Il commentait sa rencontre de mardi avec le président zimbabwéen, Robert Mugabe. M. Ngongi a indiqué que s'il en juge par récents entretiens avec les parties impliquées dans le processus de paix, « une nouvelle tendance, plus favorable au dialogue plutôt qu'aux batailles armées » est entrain de se développer. Il a ajouté que durant sa visite au Rwanda il y a deux semaines, le gouvernement a « réitéré sa volonté de participer à la réalisation de la résolution 1376 ». La résolution invite à l'établissement d'un mécanisme conjoint de coordination du désarmement, de la démobilisation, du rapatriement, de la réinstallation et de la réinsertion (communément connu comme le « DDRRR ») des ex-combattants. Il a ajouté que c'est le travail de la MONUC de « rapprocher les différentes perspectives pour que l'objectif du désarmement, de la démobilisation, du rapatriement, de la réinstallation et de la réinsertion des combattants dans la vie civile dans leur pays puisse être réalisé ».
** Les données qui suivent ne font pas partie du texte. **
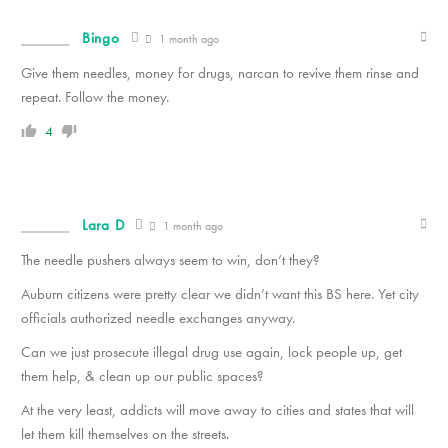
Bingo
1 month ago
Give them needles, money for drugs, narcan to revive them rinse and
repeat. Follow the money.
4
Lara D
1 month ago
The needle pushers always seem to win, don’t they?
Auburn citizens were pretty clear we didn’t want this BS here. Yet city
officials authorized needle exchanges anyway.
Can we just prosecute illegal drug use again, lock people up, get
them help, & clean up our public spaces?
At the very least, addicts will move away to cities and states that will
let them kill themselves on the streets.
En ce qui concerne l'identification récente de 1 805 anciens combattants hutus rwandais à Kamina par la mission de l'ONU de maintien de la paix en RDC (connue grâce à son sigle en français MONUC), M. Ngongi a informé qu'il avait discuté de cette question avec les autorités rwandaises durant leur récente réunion. Il a proposé que le gouvernement rwandais « envoie un petit groupe de personnes » rencontrer celles se trouvant Kamina. La tâche de la délégation gouvernementale consistera à convaincre les personnes à Kamina qu'elles peuvent retourner volontairement chez elles sans avoir de problèmes de sécurité. Ensuite, le gouvernement recevra au Rwanda une délégation du groupe de Kamina pour discuter des conditions de leur retour. Il sera aussi permis au groupe de Kamina de vérifier si ses besoins de sécurité peuvent être garantis.
Au sujet du démarrage de la troisième phase de la MONUC, M. Ngongi a indiqué qu'une mission a été dépêchée mercredi à Kisangani, une ville du nord-est, pour voir si la sécurité des civils serait garantie une fois qu'elle a été démilitarisée. « Nous devons faire beaucoup de vérification préalable, voir les sites qui seront occupés et les endroits où des forces supplémentaires de la MONUC vont être déployées. Il y a beaucoup de travail à accomplir à court terme", a-t-il affirmé.
En réponse à une question relative à l'addendum du rapport de la commission de l'ONU, publié récemment, sur l'exploitation illégale des ressources de la RDC, il a noté que les ressources naturelles du pays ne servaient pas à ses citoyens. Il a précisé que le Conseil de sécurité de l'ONU allait débattre du rapport en décembre.
Des journalistes ont soulevé la question du paiement des salaires des fonctionnaires dans les régions sous le contrôle des rebelles. Il a été fait état dernièrement qu'une portion de ces fonds avait été confisquée par le Mouvement pour la libération du Congo, un mouvement armé de l'opposition appuyé par l'Ouganda. M. Ngongi a clarifié que le rôle de la MONUC à cet égard était de nature purement logistique - à savoir d'aider au transport - et que les détails techniques concernant la livraison et la distribution de ces fonds est l'affaire du gouvernement et du MLC. M. Ngongi a exprimé le vœu d'éviter des malentendus dans le futur sur la question du transport par la MONUC des salaires des fonctionnaires dans les zones contrôlées par le MLC, basé à Gbadolite, dans la province de l'Equateur, au nord-ouest.